Ben turned his attention away from the King, looking toward the edge of the clearing. When the royal guards had rushed to the Sea Forest, they had brought along several chained prisoners from the New Fish-Man Pirates to keep an eye on them.
Ben looked at the captive followers, who had just heard the entire broadcast of their captain boasting about murdering the Queen to fuel their racism.
"You heard him," Ben told the shocked, bound extremists. "You revered him as a crusader for your race. But Hody didn’t care about you. He didn’t care about Fish-Man Island. He shot your Queen out of spite so that the hate between humans and fish-men would never be resolved. He manipulated you into throwing your lives away for a lie."

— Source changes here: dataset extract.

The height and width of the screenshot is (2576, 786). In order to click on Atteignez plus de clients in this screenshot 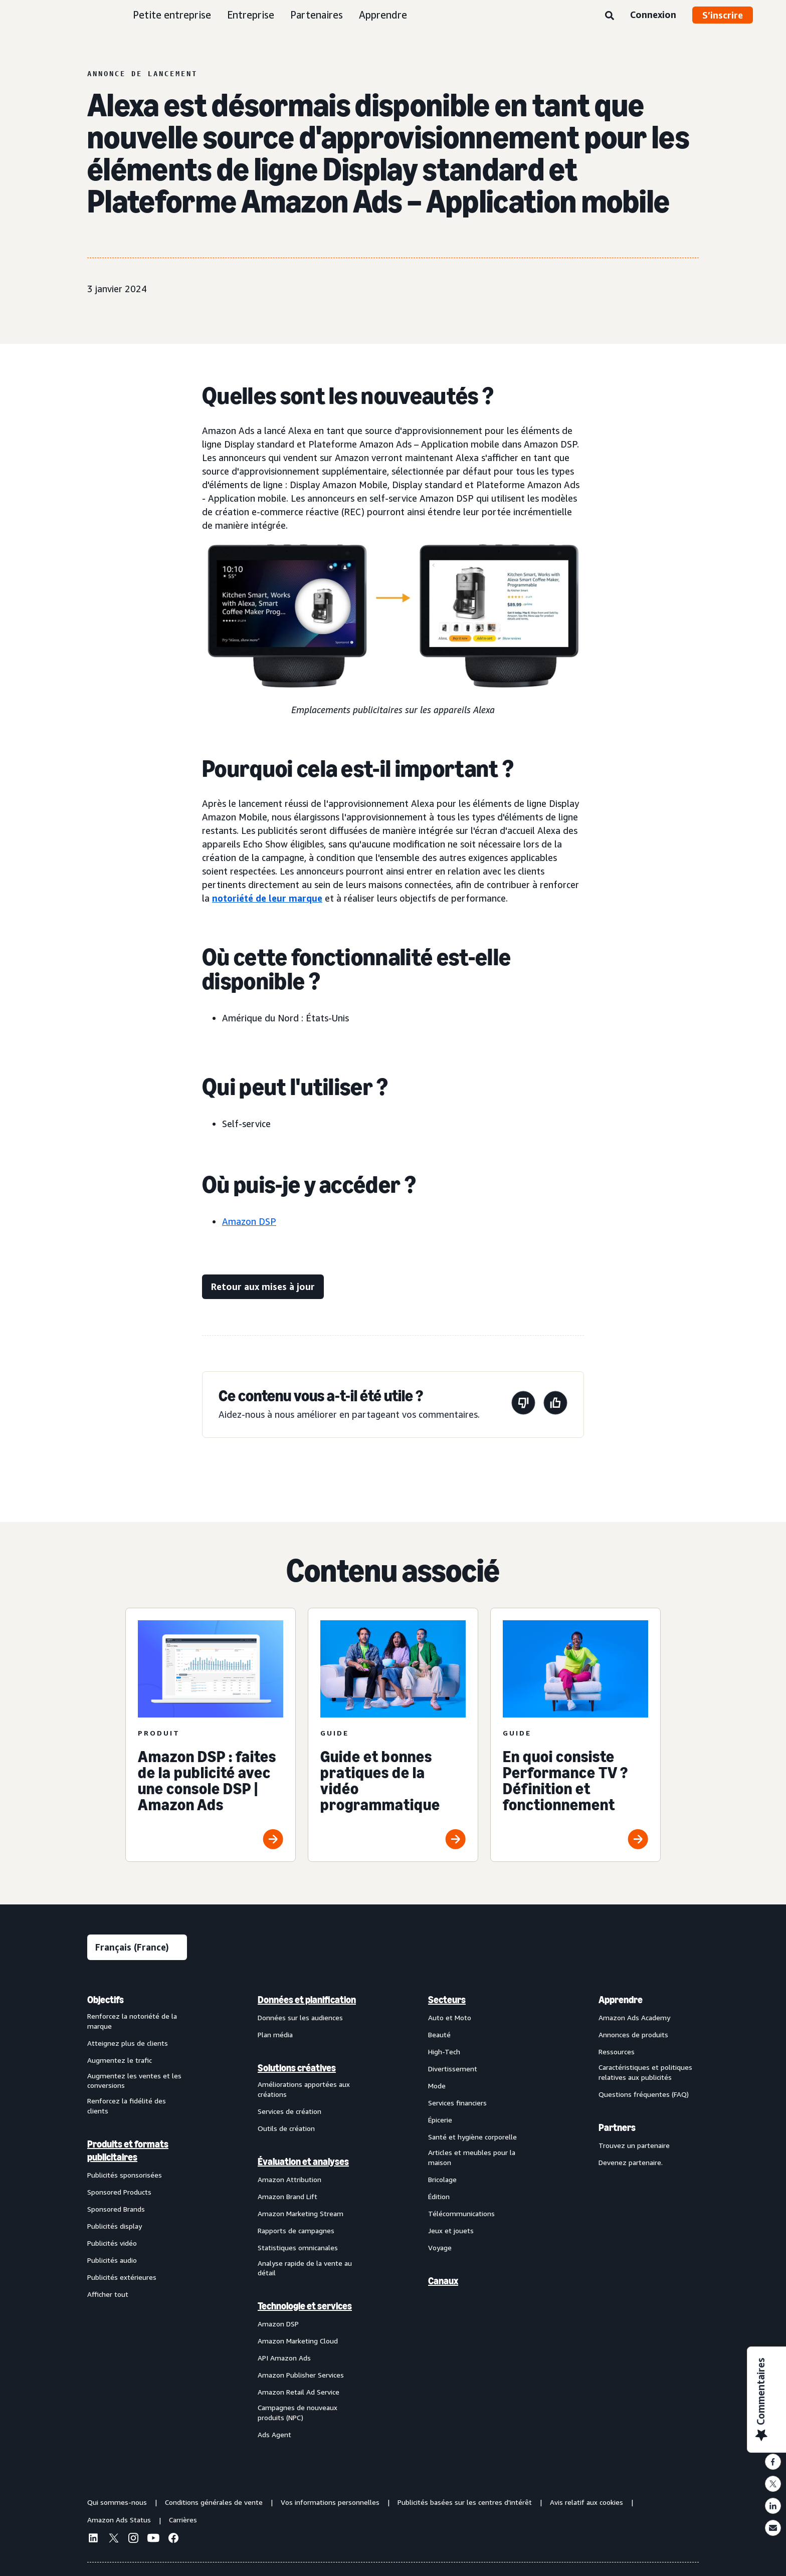, I will do `click(127, 2043)`.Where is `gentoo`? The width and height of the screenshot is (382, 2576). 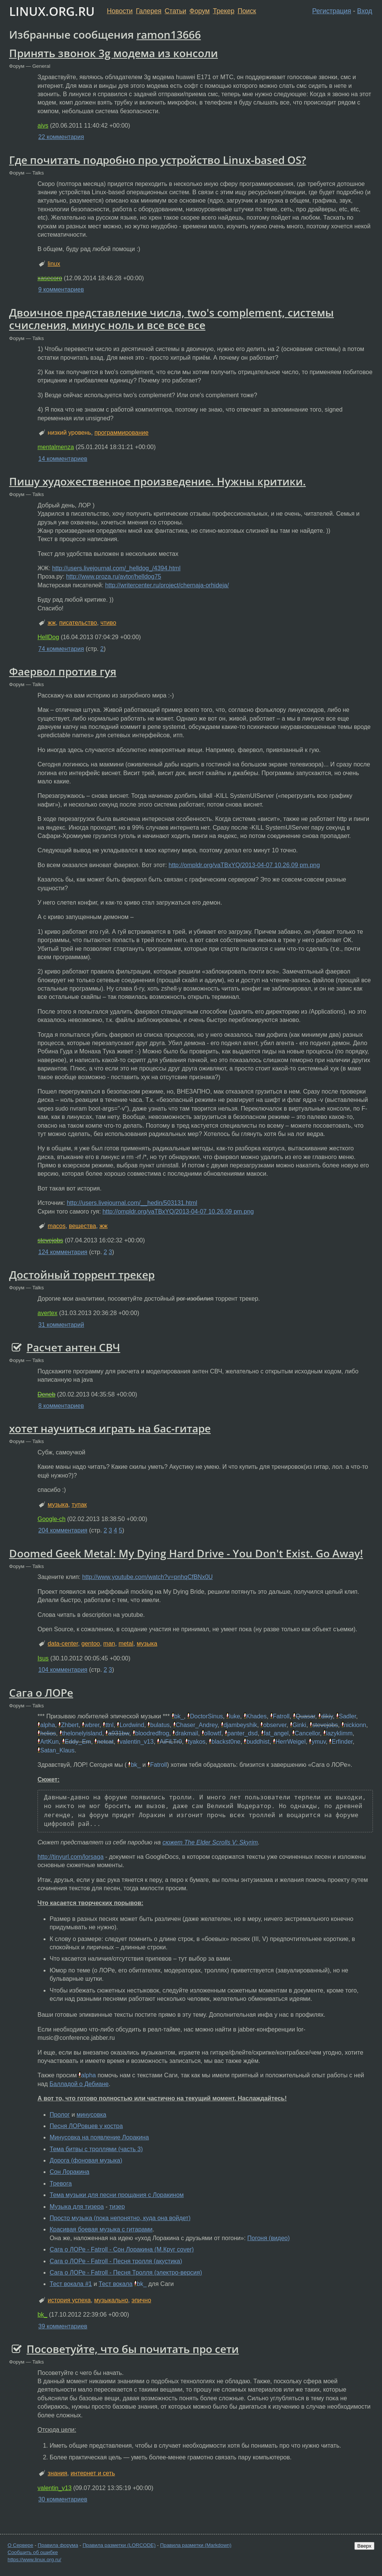
gentoo is located at coordinates (90, 1643).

The followers stared at the ground, their faces pale. The fanaticism in their eyes was completely shattered. They couldn’t believe the captain they had pledged their lives to had orchestrated the very tragedy that fueled their entire movement.
The crisis had truly ended. The cycle of hatred had been exposed to the light. And as the crew stood together in the Sea Forest, looking at the grave of the Queen who had fought so hard for peace, they knew they had done more than just save a kingdom. They had saved its future.